■ RECORDS SUPPLIED ■
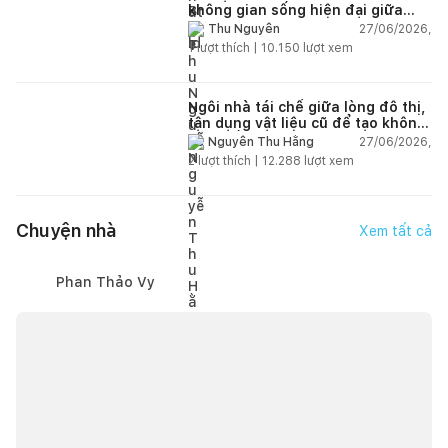
không gian sống hiện đại giữa
thiên nhiên
27/06/2026,
Thu Nguyễn
1
lượt thích |
10.150
lượt xem
Ngôi nhà tái chế giữa lòng đô thị,
tận dụng vật liệu cũ để tạo không
gian sống linh hoạt
27/06/2026,
Nguyễn Thu Hằng
2
lượt thích |
12.288
lượt xem
Chuyện nhà
Xem tất cả
Phan Thảo Vy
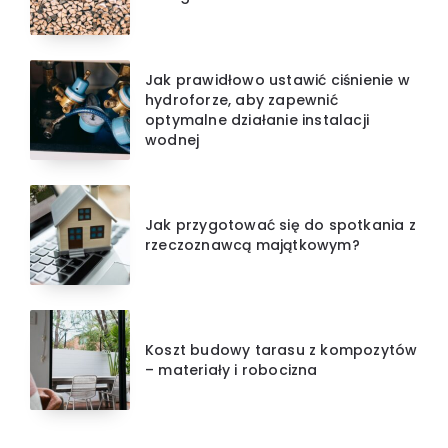
Jak prawidłowo ustawić ciśnienie w
hydroforze, aby zapewnić
optymalne działanie instalacji
wodnej
Jak przygotować się do spotkania z
rzeczoznawcą majątkowym?
Koszt budowy tarasu z kompozytów
– materiały i robocizna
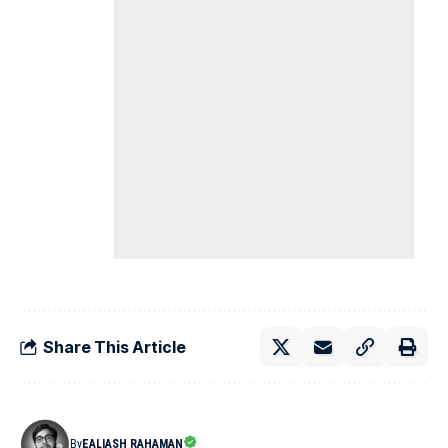
Share This Article
By
EALIASH RAHAMAN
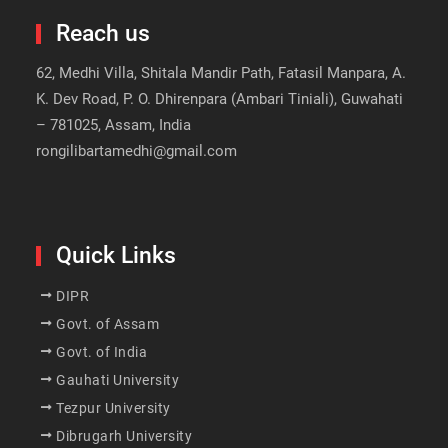
Reach us
62, Medhi Villa, Shitala Mandir Path, Fatasil Manpara, A.
K. Dev Road, P. O. Dhirenpara (Ambari Tiniali), Guwahati
– 781025, Assam, India
rongilibartamedhi@gmail.com
Quick Links
DIPR
Govt. of Assam
Govt. of India
Gauhati University
Tezpur University
Dibrugarh University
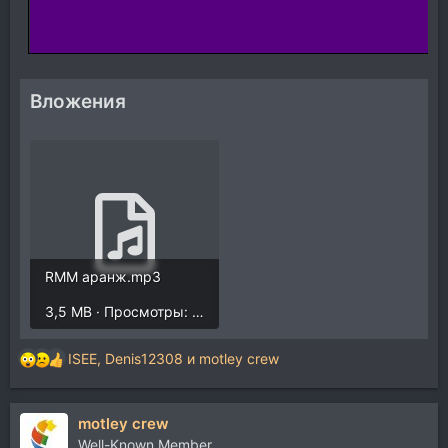
Вложения
RMM аранж.mp3
3,5 MB · Просмотры: 1.570
ISEE
,
Denis12308
и
motley crew
Р
е
а
motley crew
к
ц
Well-Known Member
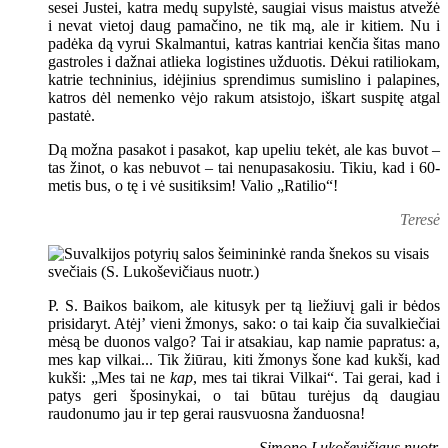
sesei Justei, katra medų supylstė, saugiai visus maistus atvežė
i nevat vietoj daug pamačino, ne tik mą, ale ir kitiem. Nu i
padėka dą vyrui Skalmantui, katras kantriai kenčia šitas mano
gastroles i dažnai atlieka logistines užduotis. Dėkui ratiliokam,
katrie techninius, idėjinius sprendimus sumislino i palapines,
katros dėl nemenko vėjo rakum atsistojo, iškart suspitę atgal
pastatė.
Dą možna pasakot i pasakot, kap upeliu tekėt, ale kas buvot –
tas žinot, o kas nebuvot – tai nenupasakosiu. Tikiu, kad i 60-
metis bus, o tę i vė susitiksim! Valio „Ratilio“!
Teresė
P. S. Baikos baikom, ale kitusyk per tą liežiuvį gali ir bėdos
prisidaryt. Atėj’ vieni žmonys, sako: o tai kaip čia suvalkiečiai
mėsą be duonos valgo? Tai ir atsakiau, kap namie papratus: a,
mes kap vilkai... Tik žiūrau, kiti žmonys šone kad kukši, kad
kukši: „Mes tai ne
kap
, mes tai tikrai Vilkai“. Tai gerai, kad i
patys geri šposinykai, o tai būtau turėjus dą daugiau
raudonumo jau ir tep gerai rausvuosna žanduosna!
Simono Lukoševičiaus nuotr.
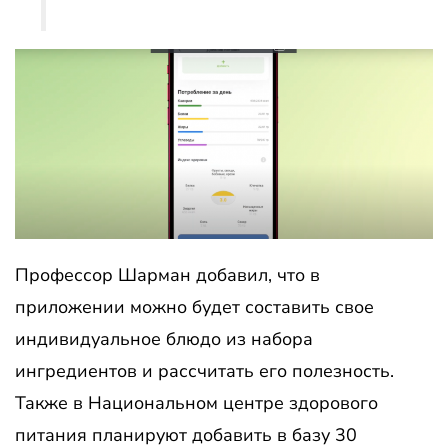
Профессор Шарман добавил, что в
приложении можно будет составить свое
индивидуальное блюдо из набора
ингредиентов и рассчитать его полезность.
Также в Национальном центре здорового
питания планируют добавить в базу 30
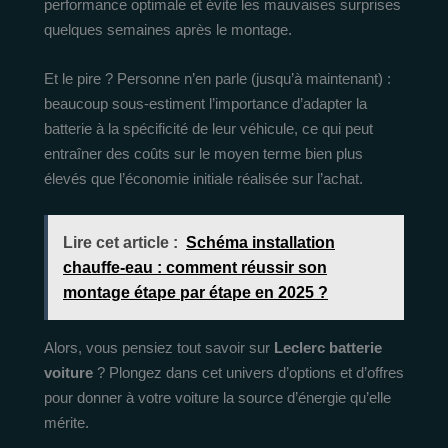
performance optimale et évite les mauvaises surprises
quelques semaines après le montage.
Et le pire ? Personne n’en parle (jusqu’à maintenant) :
beaucoup sous-estiment l’importance d’adapter la
batterie à la spécificité de leur véhicule, ce qui peut
entraîner des coûts sur le moyen terme bien plus
élevés que l’économie initiale réalisée sur l’achat.
Lire cet article :
Schéma installation
chauffe-eau : comment réussir son
montage étape par étape en 2025 ?
Alors, vous pensiez tout savoir sur
Leclerc batterie
voiture
? Plongez dans cet univers d’options et d’offres
pour donner à votre voiture la source d’énergie qu’elle
mérite.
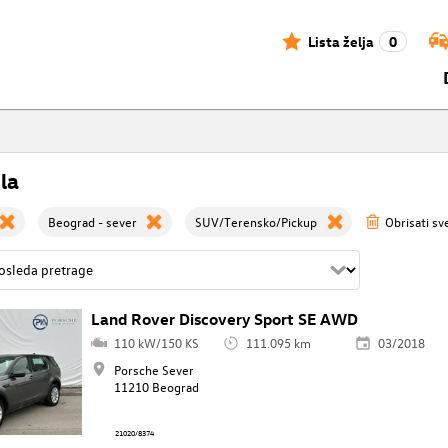
Lista želja
0
la
Beograd - sever
SUV/Terensko/Pickup
Obrisati sve
Land Rover Discovery Sport SE AWD
110 kW/150 KS
111.095 km
03/2018
Porsche Sever
11210 Beograd
21020/8374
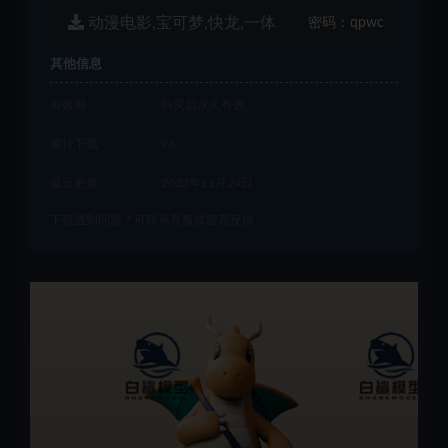
动漫电影,宝可梦,快龙,一体
密码：
qpwc
其他信息
有效期
购买后永久有效
累计下载
96
最近更新
2022年11月24日
下载遇到问题？可联系客服或留言反馈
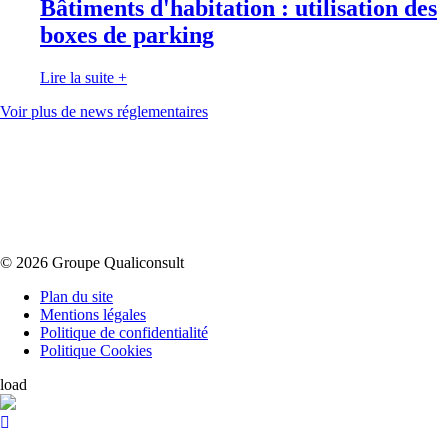
Bâtiments d'habitation : utilisation des
boxes de parking
Lire la suite
+
Voir plus de news réglementaires
© 2026 Groupe Qualiconsult
Plan du site
Mentions légales
Politique de confidentialité
Politique Cookies
load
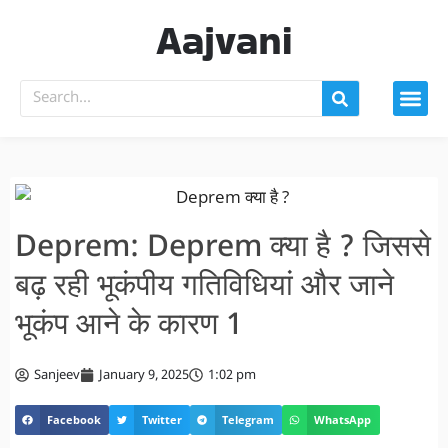
Aajvani
Deprem: Deprem क्या है ? जिससे
बढ़ रही भूकंपीय गतिविधियां और जाने
भूकंप आने के कारण 1
Sanjeev
January 9, 2025
1:02 pm
Facebook
Twitter
Telegram
WhatsApp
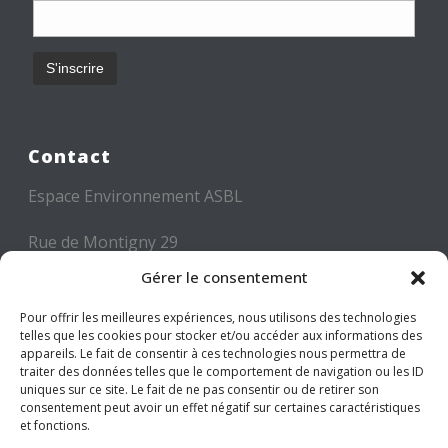
Contact
Espace Environnement ASBL
Rue de Montigny 29
6000 CHARLEROI
Gérer le consentement
Tél: +32 71 300 300
Pour offrir les meilleures expériences, nous utilisons des technologies
telles que les cookies pour stocker et/ou accéder aux informations des
Mail: info@espace-environnement.be
appareils. Le fait de consentir à ces technologies nous permettra de
traiter des données telles que le comportement de navigation ou les ID
TVA BE 0416.116.340
uniques sur ce site. Le fait de ne pas consentir ou de retirer son
consentement peut avoir un effet négatif sur certaines caractéristiques
et fonctions.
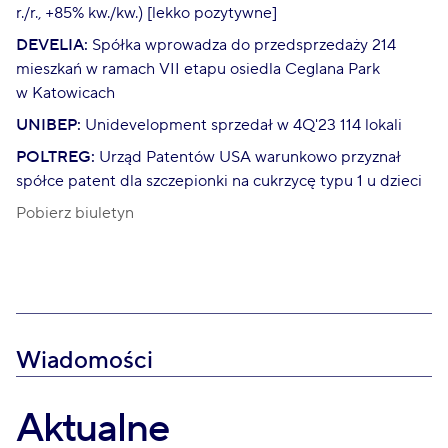
r./r., +85% kw./kw.) [lekko pozytywne]
DEVELIA:
Spółka wprowadza do przedsprzedaży 214
mieszkań w ramach VII etapu osiedla Ceglana Park
w Katowicach
UNIBEP:
Unidevelopment sprzedał w 4Q'23 114 lokali
POLTREG:
Urząd Patentów USA warunkowo przyznał
spółce patent dla szczepionki na cukrzycę typu 1 u dzieci
Pobierz biuletyn
Wiadomości
Aktualne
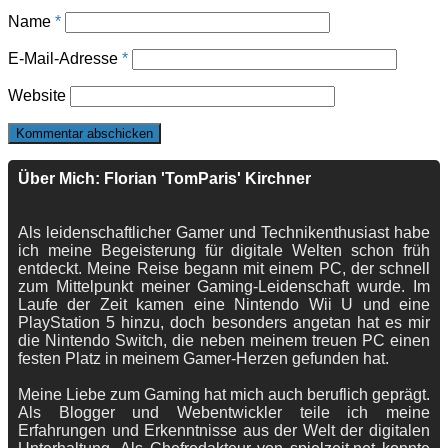
Name
*
E-Mail-Adresse
*
Website
Über Mich: Florian 'TomParis' Kirchner
Als leidenschaftlicher Gamer und Technikenthusiast habe
ich meine Begeisterung für digitale Welten schon früh
entdeckt. Meine Reise begann mit einem PC, der schnell
zum Mittelpunkt meiner Gaming-Leidenschaft wurde. Im
Laufe der Zeit kamen eine Nintendo Wii U und eine
PlayStation 5 hinzu, doch besonders angetan hat es mir
die Nintendo Switch, die neben meinem treuen PC einen
festen Platz in meinem Gamer-Herzen gefunden hat.
Meine Liebe zum Gaming hat mich auch beruflich geprägt.
Als Blogger und Webentwickler teile ich meine
Erfahrungen und Erkenntnisse aus der Welt der digitalen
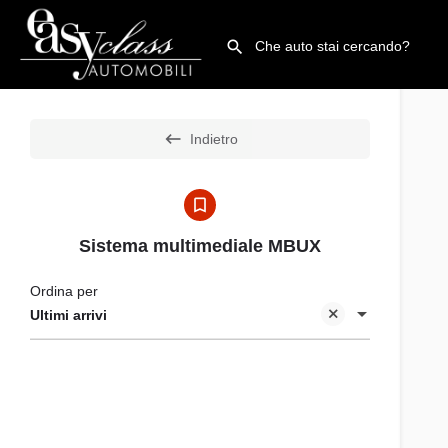
Indietro
Sistema multimediale MBUX
Ordina per
Ultimi arrivi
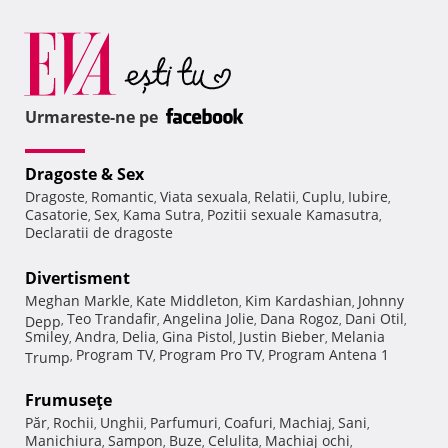
Urmareste-ne pe
Dragoste & Sex
Dragoste
Romantic
Viata sexuala
Relatii
Cuplu
Iubire
,
,
,
,
,
,
Casatorie
Sex
Kama Sutra
Pozitii sexuale Kamasutra
,
,
,
,
Declaratii de dragoste
Divertisment
Meghan Markle
Kate Middleton
Kim Kardashian
Johnny
,
,
,
Teo Trandafir
Angelina Jolie
Dana Rogoz
Dani Otil
Depp
,
,
,
,
,
Smiley
Andra
Delia
Gina Pistol
Justin Bieber
Melania
,
,
,
,
,
Program TV
Program Pro TV
Program Antena 1
Trump
,
,
,
Frumuseţe
Păr
Rochii
Unghii
Parfumuri
Coafuri
Machiaj
Sani
,
,
,
,
,
,
,
Manichiura
Sampon
Buze
Celulita
Machiaj ochi
,
,
,
,
,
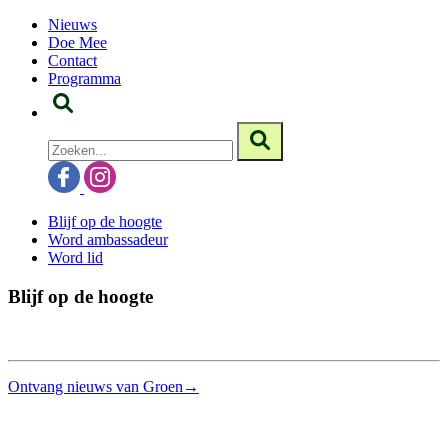
Nieuws
Doe Mee
Contact
Programma
Blijf op de hoogte
Word ambassadeur
Word lid
Blijf op de hoogte
Ontvang nieuws van Groen→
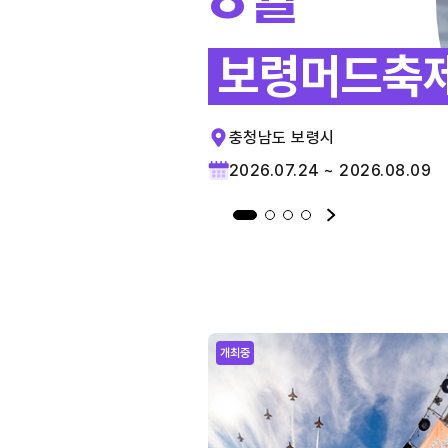
보령머드축
충청남도 보령시
2026.07.24 ~ 2026.08.09
개최중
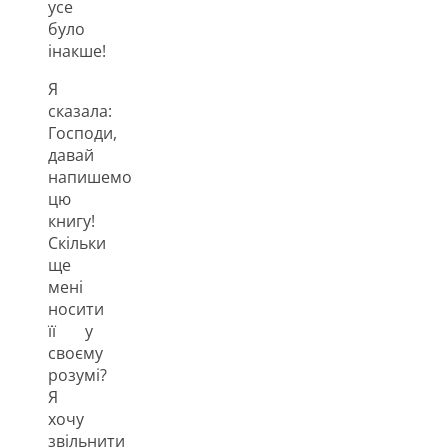
усе
було
інакше!
Я
сказала:
Господи,
давай
напишемо
цю
книгу!
Скільки
ще
мені
носити
її у
своєму
розумі?
Я
хочу
звільнити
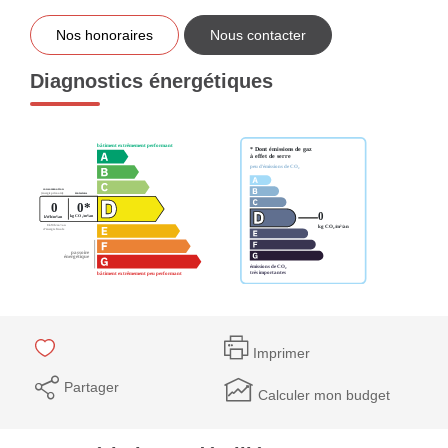
Nos honoraires
Nous contacter
Diagnostics énergétiques
Imprimer
Partager
Calculer mon budget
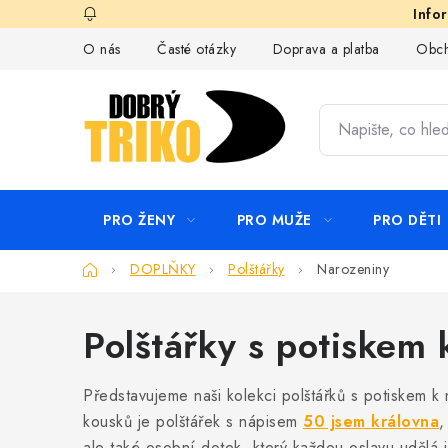
Přejít
na
O nás
Časté otázky
Doprava a platba
Obch
obsah
PRO ŽENY
PRO MUŽE
PRO DĚTI
Domů
DOPLŇKY
Polštářky
Narozeniny
Polštářky s potiskem
Představujeme naši kolekci polštářků s potiskem k
kousků je polštářek s nápisem
50 jsem královna
,
ale také osobní dotek, který každou oslavu udělá 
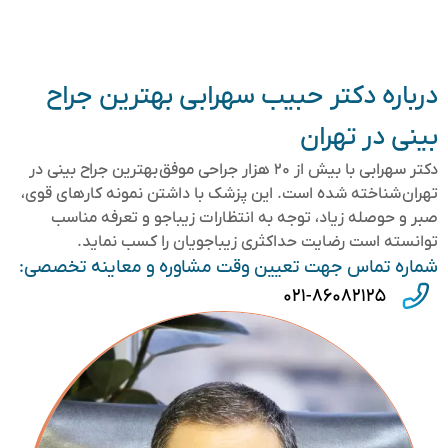
درباره دکتر حبیب سهرابی بهترین جراح
بینی در تهران
دکتر سهرابی با بیش از ۲۰ هزار جراحی موفق بهترین جراح بینی در
تهران شناخته شده است. این پزشک با داشتن نمونه کارهای قوی،
صبر و حوصله زیاد، توجه به انتظارات زیباجو و تعرفه مناسب
توانسته است رضایت حداکثری زیباجویان را کسب نماید.
شماره تماس جهت تعیین وقت مشاوره و معاینه تخصصی:
۰۲۱-۸۶۰۸۲۱۲۵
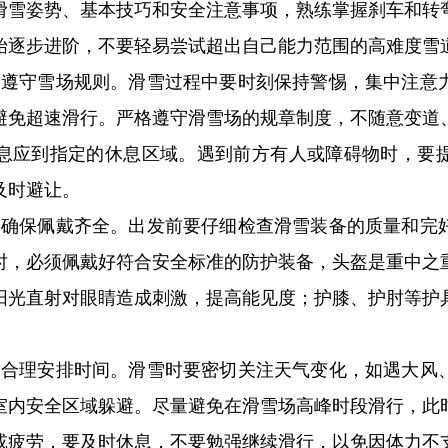
滑雪姿势、基本技巧和安全注意事项，熟练掌握刹车和转
始逐步进阶，不要轻易尝试超出自己能力范围的高难度雪
，遵守雪场规则。滑雪过程中要时刻保持警惕，集中注意
避免超速滑行。严格遵守滑雪场的规章制度，不随意变道
息应到指定的休息区域。遇到前方有人或障碍物时，要
及时避让。
，确保佩戴齐全。出发前要仔细检查滑雪装备的质量和完
时，必须佩戴好符合安全标准的防护装备，头盔是重中之
阳光直射对眼睛造成刺激，提高能见度；护膝、护肘等护
，合理安排时间。滑雪时要密切关注天气变化，如遇大风
室内安全区域躲避。尽量避免在滑雪场高峰时段滑行，此
或疲劳，要及时休息，不要勉强继续滑行，以免因体力不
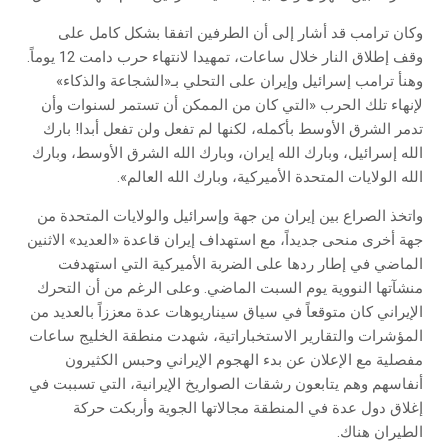
وكان ترامب قد أشار إلى أن الطرفين اتفقا بشكل كامل على
وقف إطلاق النار خلال ساعات، تمهيدا لانتهاء حرب دامت 12 يوماً.
وهنأ ترامب إسرائيل وإيران على التحلي بـ«الشجاعة والذكاء»
لإنهاء تلك الحرب «التي كان من الممكن أن تستمر لسنوات وأن
تدمر الشرق الأوسط بأكمله، لكنها لم تفعل ولن تفعل أبدا! بارك
الله إسرائيل، وبارك الله إيران، وبارك الله الشرق الأوسط، وبارك
الله الولايات المتحدة الأميركية، وبارك الله العالم».
واتخذ الصراع بين إيران من جهة وإسرائيل والولايات المتحدة من
جهة أخرى منحى جديداً، مع استهداف إيران قاعدة «العديد» الاثنين
الماضي في إطار ردها على الضربة الأميركية التي استهدفت
منشآتها النووية يوم السبت الماضي. وعلى الرغم من أن التحرك
الإيراني كان متوقعاً في سياق سيناريوهات عدة معززاً بالعديد من
المؤشرات والتقارير الاستخباراتية، شهدت منطقة الخليج ساعات
مفصلية مع الإعلان عن بدء الهجوم الإيراني وحبس الكثيرون
أنفاسهم وهم يتابعون رشقات الصواريخ الإيرانية، التي تسببت في
إغلاق دول عدة في المنطقة مجالاتها الجوية وأربكت حركة
الطيران هناك.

■ INSTRUCTIONS FOR THE TASK ■
Without the pictures, write out the lines from the beginning of the entries through the line with "Well-Known Member".

■ TASK SOLUTION ■
không gian sống hiện đại giữa
thiên nhiên
27/06/2026,
Thu Nguyễn
1
lượt thích |
10.150
lượt xem
Ngôi nhà tái chế giữa lòng đô thị,
tận dụng vật liệu cũ để tạo không
gian sống linh hoạt
27/06/2026,
Nguyễn Thu Hằng
2
lượt thích |
12.288
lượt xem
Chuyện nhà
Xem tất cả
Phan Thảo Vy
Jak prawidłowo ustawić ciśnienie w
hydroforze, aby zapewnić
optymalne działanie instalacji
wodnej
Jak przygotować się do spotkania z
rzeczoznawcą majątkowym?
Koszt budowy tarasu z kompozytów
– materiały i robocizna
Share This Article
By
EALIASH RAHAMAN
Reach us
62, Medhi Villa, Shitala Mandir Path, Fatasil Manpara, A.
K. Dev Road, P. O. Dhirenpara (Ambari Tiniali), Guwahati
– 781025, Assam, India
rongilibartamedhi@gmail.com
Quick Links
DIPR
Govt. of Assam
Govt. of India
Gauhati University
Tezpur University
Dibrugarh University
Вложения
RMM аранж.mp3
3,5 MB · Просмотры: 1.570
ISEE
,
Denis12308
и
motley crew
Р
е
а
motley crew
к
ц
Well-Known Member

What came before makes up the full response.